Pourquoi ne pas tourner en prises de vues réelles ?

C'est un choix égoïste pour pouvoir tout contrôler. Je ne me vois pas diriger des acteurs en chair et en os alors que mes poupées font exactement ce que je leur dis sans que j'ai besoin de les payer ! Plus sérieusement, j'aime la liberté créatrice que me donnent les marionnettes. On peut exagérer leurs traits et leurs expressions, ce qui correspond à mon univers. Le seul problème est que le processus est très lent : 'Mary et Max' a pris cinq ans de ma vie. Et encore, sur ce film, je ne suis que le chef d'orchestre. Je ne mets plus la main à la pâte depuis longtemps ; heureusement, car je ne suis pas un homme patient ! Avec plus d'argent, cela ira peut-être un peu plus vite, mais je ne me vois pas réaliser plus de deux films tous les dix ans car je fais tout moi-même, du concept des personnages aux story-boards. Mes films sont si personnels qu'ils perdraient de leur force si je ne m'impliquais pas autant.

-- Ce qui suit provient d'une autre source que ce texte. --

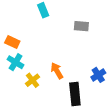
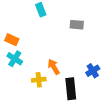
yellow cross: (32, 80) -> (39, 80), moved, turned 32

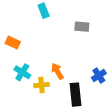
cyan cross: (15, 59) -> (22, 72), moved

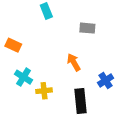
orange arrow: (57, 71) -> (74, 62), moved

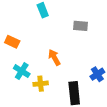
orange arrow: (74, 62) -> (54, 57), moved

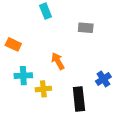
cyan cross: (22, 71) -> (23, 76), turned -35

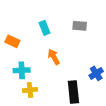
cyan rectangle: (46, 11) -> (44, 28), moved
yellow cross: (43, 89) -> (30, 90), moved

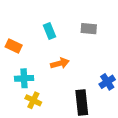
orange arrow: (54, 57) -> (60, 63), turned 105
yellow cross: (30, 90) -> (33, 100), turned 32

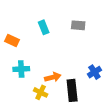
orange arrow: (60, 63) -> (53, 77), moved
yellow cross: (33, 100) -> (41, 92), moved

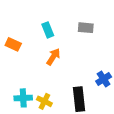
cyan cross: (21, 69) -> (23, 98), moved
orange arrow: (53, 77) -> (53, 57), moved, turned -42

Vous avez bénéficié d'un budget confortable ?

Pas du tout. Disons que nous avons eu celui de 'Coraline' d'Henry Selick si on lui avait retiré un zéro. Notre film n'a coûté que huit millions de dollars parce que tout le monde a accepté de faire des sacrifices, mais aujourd'hui, j'en ai assez. Je veux que mon équipe soit payée correctement et je n'ai pas envie de refaire un film si je ne dispose pas d'au moins trente millions. Comme 'Mary et Max' a ses chances aux Oscars, cela m'aidera sans doute à monter mon prochain projet.Pour l'instant, je n'ai encore rien écrit, mais j'aimerais me lancer dans une histoire presque sans dialogue, un peu comme la première partie de 'Wall-E' d'Andrew Stanton.

'Mary et Max' a t-il été difficile à vendre ?

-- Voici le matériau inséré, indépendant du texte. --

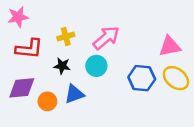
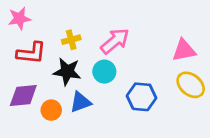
black star: (62, 66) -> (67, 72), size x1.5
blue hexagon: (142, 78) -> (142, 97), moved

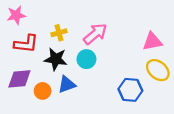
blue hexagon: (142, 97) -> (130, 90), moved

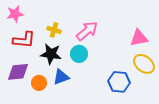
yellow cross: (59, 33) -> (54, 30), turned 32

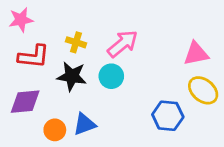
blue triangle: (61, 77) -> (84, 124), moved
orange circle: (39, 83) -> (55, 130), moved

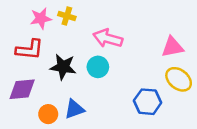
pink star: (21, 20) -> (41, 18), moved
yellow cross: (76, 42) -> (67, 16), moved
pink arrow: (123, 44) -> (108, 38), turned -124

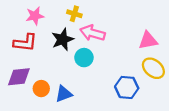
yellow cross: (67, 16) -> (74, 14), moved
black star: (63, 67) -> (63, 39), moved, turned -30
orange circle: (48, 114) -> (41, 89), moved

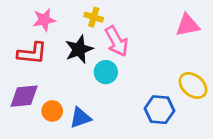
pink arrow: (93, 33) -> (117, 41), turned -135
pink triangle: (148, 40) -> (188, 25), moved

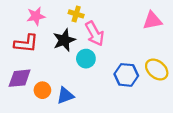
blue hexagon: (159, 110) -> (126, 75), moved

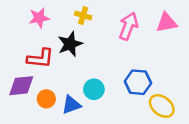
pink arrow: (95, 34) -> (128, 26), moved, turned -130
red L-shape: (26, 43) -> (40, 58), moved
cyan circle: (86, 59) -> (94, 89), moved
yellow ellipse: (157, 69) -> (162, 106), moved

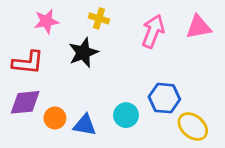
red L-shape: (40, 58) -> (28, 63), moved
cyan circle: (94, 89) -> (126, 115), moved
blue triangle: (71, 105) -> (85, 125), turned 30

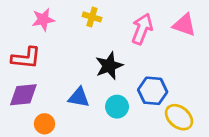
pink triangle: (199, 27) -> (184, 25), turned 30
black star: (83, 53) -> (109, 66), moved
orange circle: (55, 118) -> (45, 124), moved
blue triangle: (85, 125) -> (79, 97), moved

Très ! Les allusions au suicide ont posé de nombreux problèmes aux censeurs de tous poils qui ont décidé que le film devait être réservé à un public mûr. Pourtant, je n'ai jamais vu de gamin sortir de la projection en hurlant ! Mon film est moins violent que certains contes de fées qu'on lit aux petits dans le monde entier. Il y a deux poids deux mesures quand il s'agit de cinéma. Les parents protègent trop leurs enfants alors que la violence fait partie de la vie. Il ne peut y avoir de lumière sans obscurité. J'estime cependant devoir beaucoup à des films comme 'Les Triplettes de Belleville' de Sylvain Chomet, 'Persépolis' deMarjane Satrapi et Vincent Paronnaud et 'Valse avec Bachir' d'Ari Folman qui ont démontré que l'animation n'était pas faite que pour les enfants ! Bien sûr, il est plus facile de vendre 'Shrek' ou 'Le Monde de Nemo' que 'Mary et Max', mais les choses évoluent vite, ce qui est bien : un art stagnant est un art qui se meurt.

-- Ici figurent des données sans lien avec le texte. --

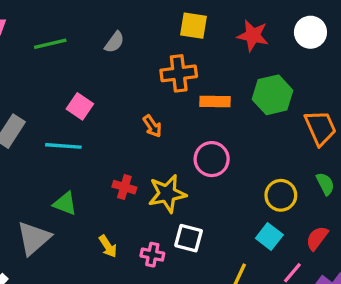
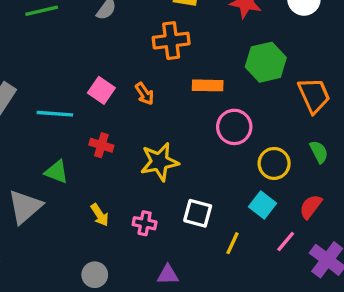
orange rectangle: (215, 101) -> (208, 85), moved
pink square: (80, 106) -> (101, 90), moved
pink circle: (212, 159) -> (234, 127), moved
red cross: (124, 187) -> (101, 145), moved
white square: (189, 238) -> (198, 213), moved

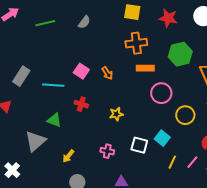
orange cross: (171, 41) -> (136, 43), moved
yellow star: (159, 162) -> (116, 114), size x0.6
cyan square: (262, 205) -> (162, 138), moved
yellow arrow: (100, 215) -> (68, 156), moved, turned 72
yellow line: (233, 243) -> (172, 162), moved

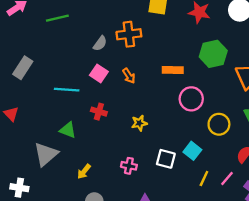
gray semicircle: (84, 22) -> (100, 43), moved
orange cross: (136, 43) -> (129, 34), moved
gray rectangle: (21, 76) -> (23, 68), moved
white cross: (12, 170) -> (19, 188), turned -35

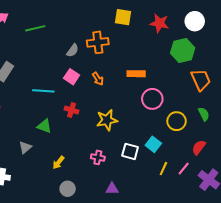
green hexagon: (213, 54) -> (183, 50), moved
yellow star: (139, 123) -> (107, 120), size x1.5
gray triangle: (46, 154) -> (25, 147), size x0.6

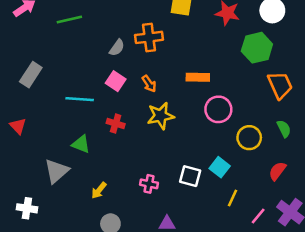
yellow star: (107, 120) -> (161, 116), moved
gray triangle: (25, 147) -> (57, 171), size x1.5
pink line: (184, 169) -> (258, 216), moved

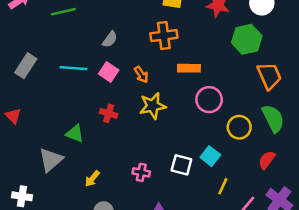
orange cross: (149, 37) -> (164, 36), moved
cyan line: (80, 99) -> (73, 68), moved
green semicircle: (284, 129) -> (273, 118), size x1.6

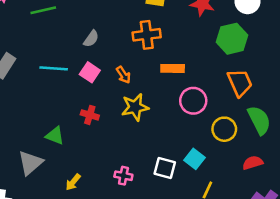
orange trapezoid: (269, 76) -> (240, 83), moved
red semicircle: (267, 160) -> (253, 163), turned 36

Vous vous verriez travailler pour un grand studio ?

On me l'a proposé et j'ai décliné bien que l'argent ait été tentant. Personne ne peut vous garantir le final cut dans un grand studio et je n'ai pas envie de perdre le contrôle sur mon travail. J'apprécie les divertissements animés hollywoodiens en tant que spectateur, mais ce n'est pas ce que j'ai envie de faire en tant que créateur.